Canada’s Oil Sands Innovation Alliance (COSIA), the technology-sharing collaboration involving 13 oil sands companies, is not unlike a musical super group, Stanley Cup-winning hockey team or star-studded movie cast.
In November 2013, COSIA reported on its progress, which includes the sharing of
560 environmental technologies worth over $900 million.
Simply assembling top talent together doesn’t immediately produce results. There’s a lot of behind-the-scenes work that goes on before any songs are released, wins are chalked up or compelling scenes are cut.

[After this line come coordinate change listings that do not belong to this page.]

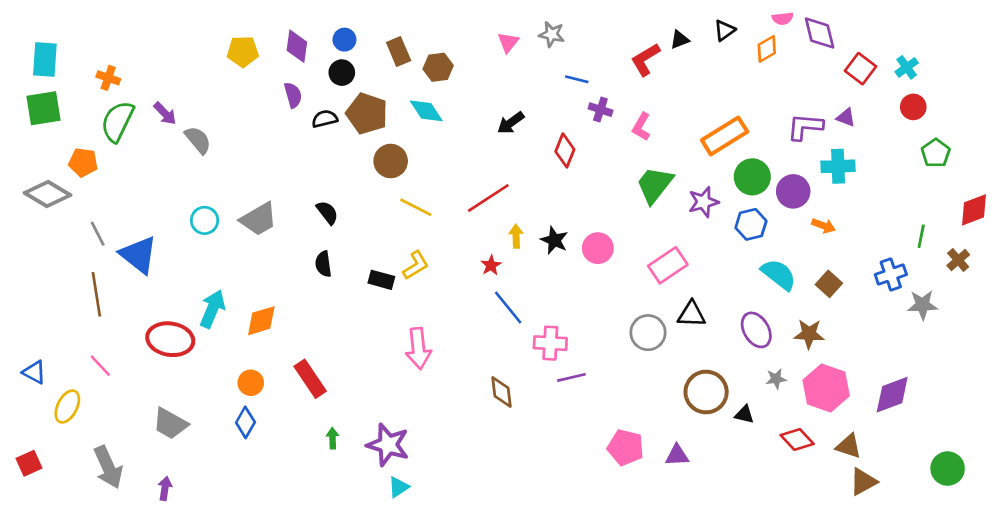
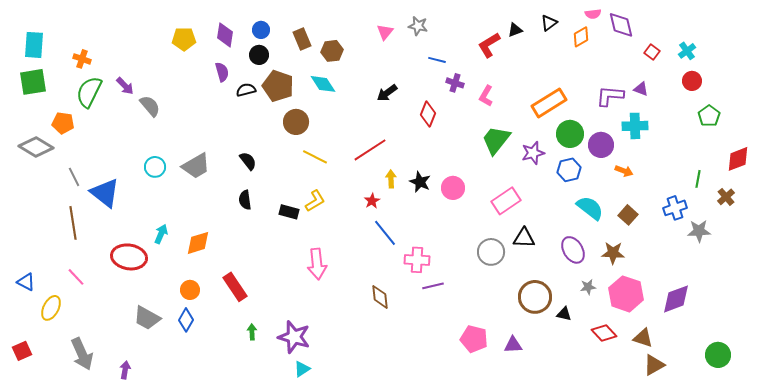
red square: (860, 69) -> (652, 52), size x0.7
cyan arrow: (212, 309) -> (161, 234), size x0.7
gray trapezoid: (170, 424) -> (147, 318), moved

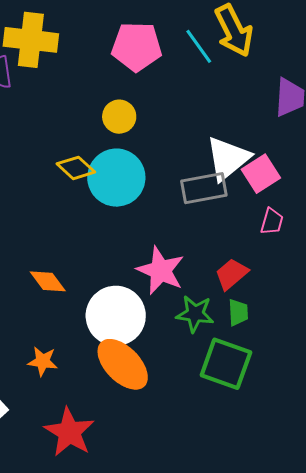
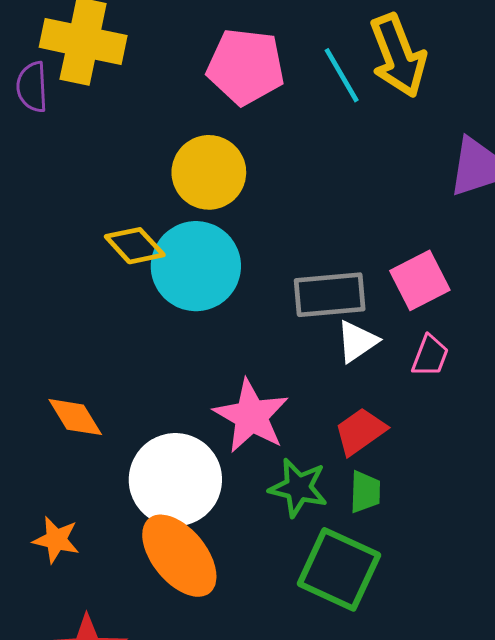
yellow circle: (119, 117) -> (209, 172), size x1.4
white triangle: (228, 159) -> (357, 341), moved, size x0.6

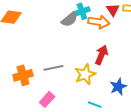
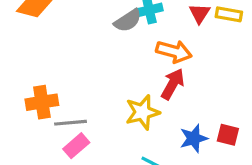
orange arrow: (99, 22) -> (174, 51), moved
gray line: (53, 68) -> (71, 123), moved

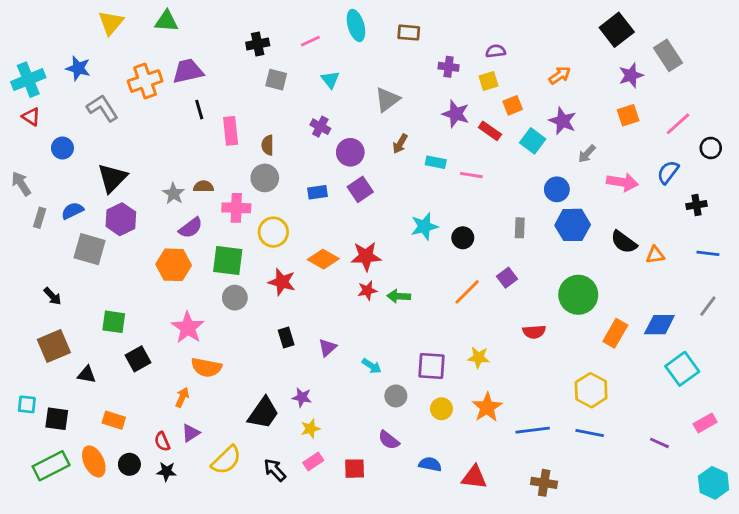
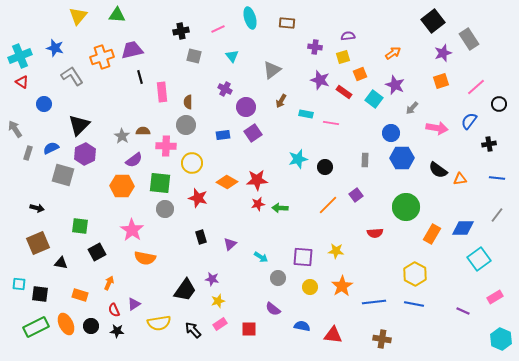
black arrow: (52, 296) -> (37, 208), turned -32
orange arrow: (182, 397) -> (109, 283), moved
yellow semicircle: (226, 460) -> (159, 323), turned 35

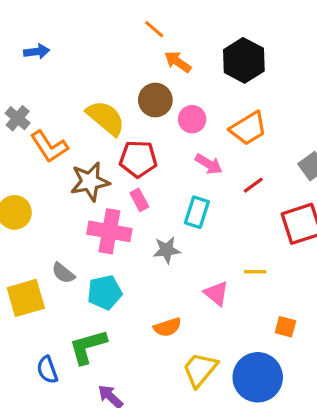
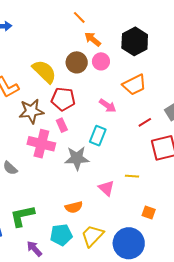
pink circle: (192, 119) -> (101, 61), moved
red line: (253, 185) -> (145, 122), moved
gray star: (167, 250) -> (77, 158), size x1.4
cyan pentagon: (105, 292) -> (61, 235), moved

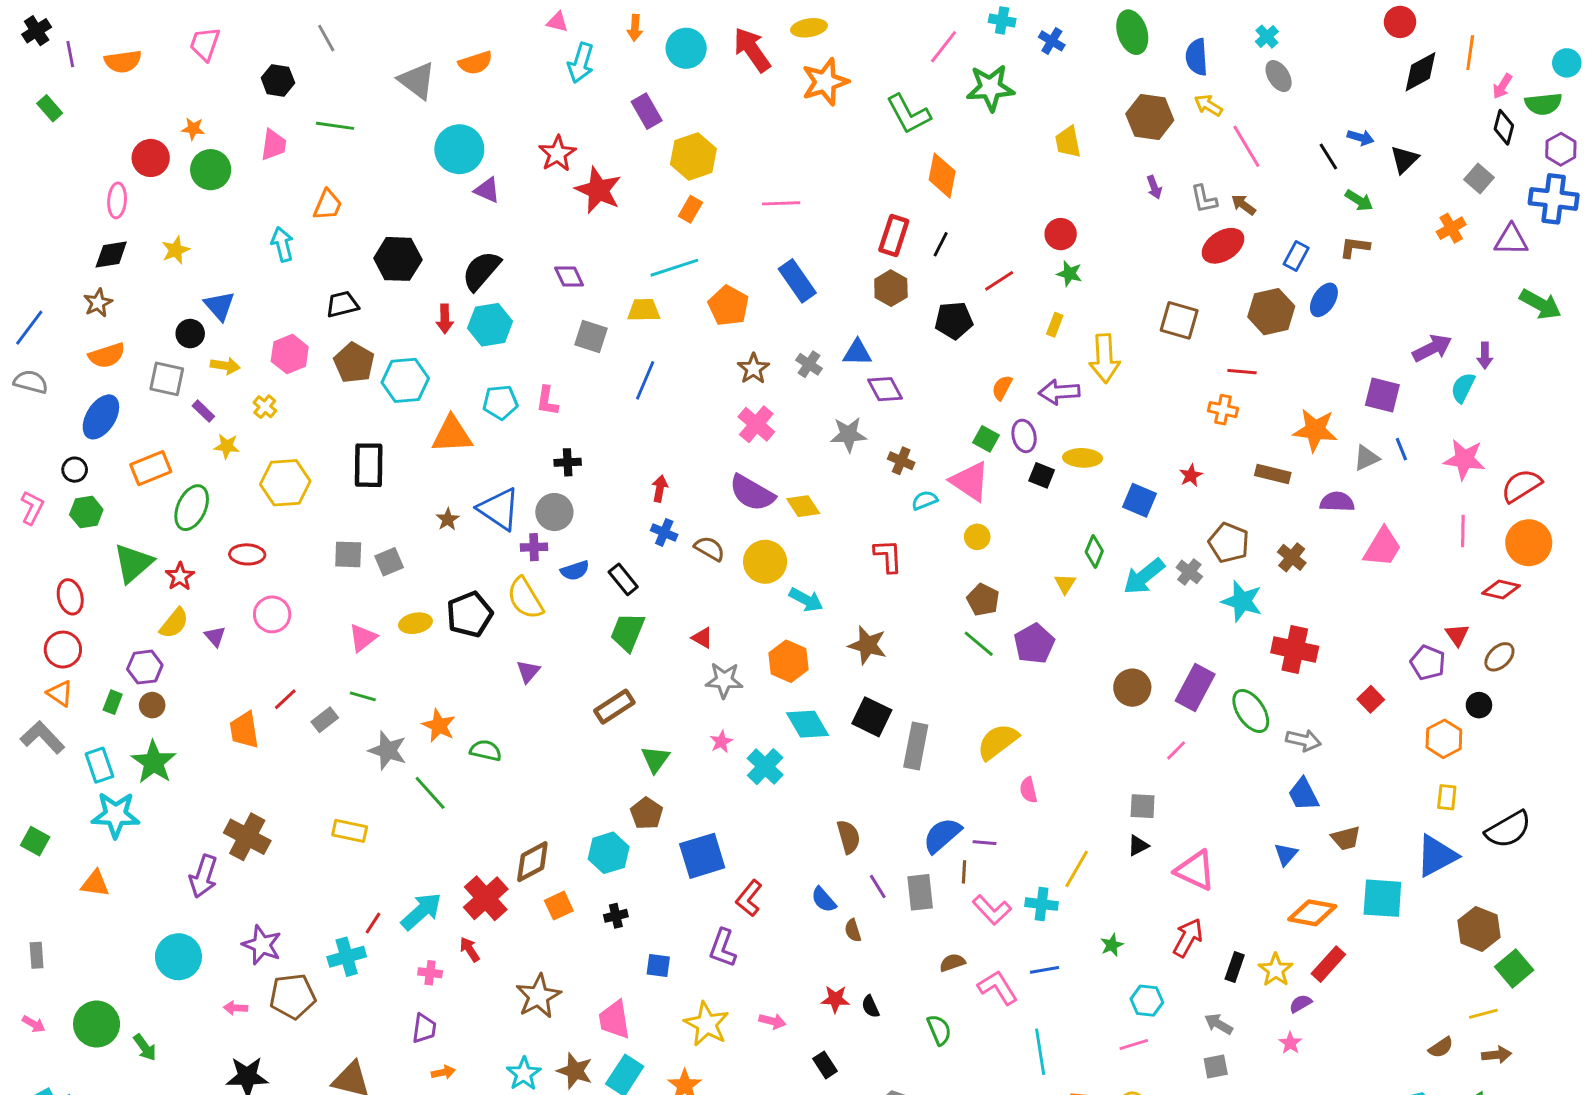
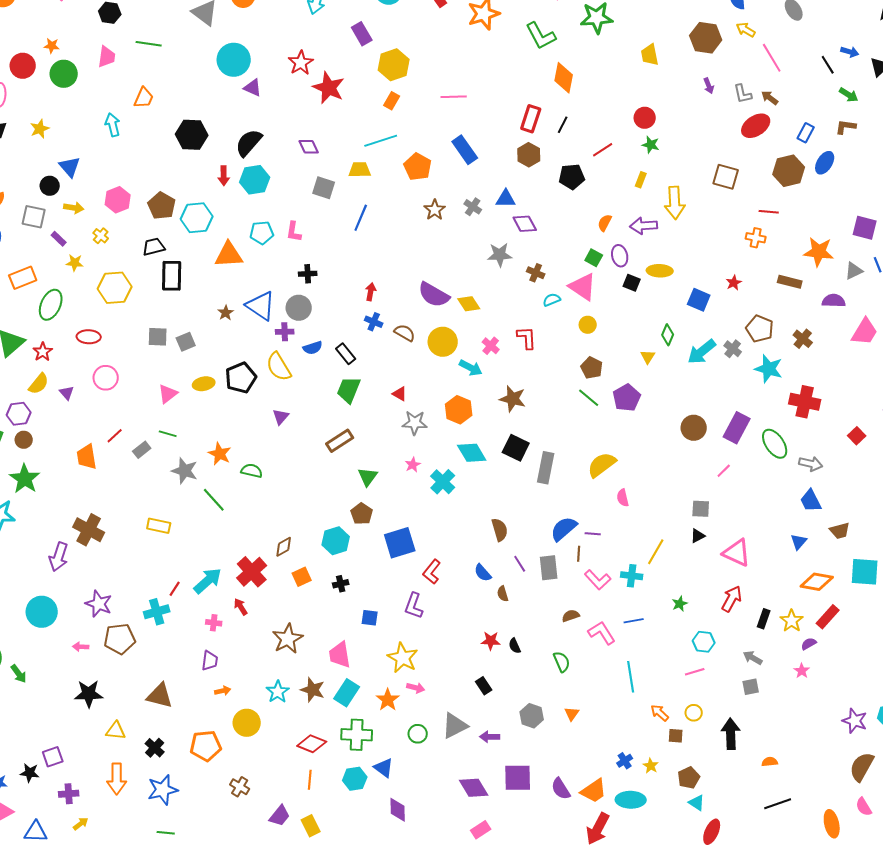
black trapezoid: (342, 304) -> (154, 247), moved
pink cross: (756, 424) -> (491, 346), moved, size x0.7
brown diamond: (532, 862) -> (284, 547), size x0.7
pink arrow: (772, 1021) -> (416, 688), moved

Team formation takes time as the group goes from being a collection of highly-skilled individuals to becoming a united entity where the whole is greater than the sum of its parts.
COSIA progress
COSIA has been on this journey since its launch in 2012. Its members have been quietly working to lay down foundations for future success. Last month, COSIA shed light on its progress, which includes:
- Creating legal agreements allowing unprecedented sharing and integrating the work of predecessor organizations to ensure continuity of effort and investment;
- Designing a portfolio management system able to identify and develop hi-impact projects;
- Sharing some 560 environmental technologies worth over $900 million, moving forward some 185 impact-reduction projects worth nearly $500 million;
- Sharing best practices, using environmental technologies in novel ways and for new applications, sharing R&D effort to reduce risk, replication, effort, cost and time and setting up an online environmental technology assessment portal;
- Expanding collaboration within, between and outside member organizations, and involving an ever-wider diversity of stakeholders. As a result, COSIA now has a $20 million arrangement with GE on reducing greenhouse gases and water use, and is funding a biodiversity chair at the University of Alberta to advise the industry on better practices to conserve nature.
High expectations
Some observers maintain COSIA hasn’t delivered enough. That’s not surprising, as expectations have been high since the organization’s launch.
The reality is that COSIA’s pace of progress won’t satisfy everyone and that’s something that oil sands developers must learn to live with.
As members of the Travelling Wilburys, Chicago Blackhawks, or Ocean’s Eleven movie series cast undoubtedly know, the path to sustained high performance is neither short or easy.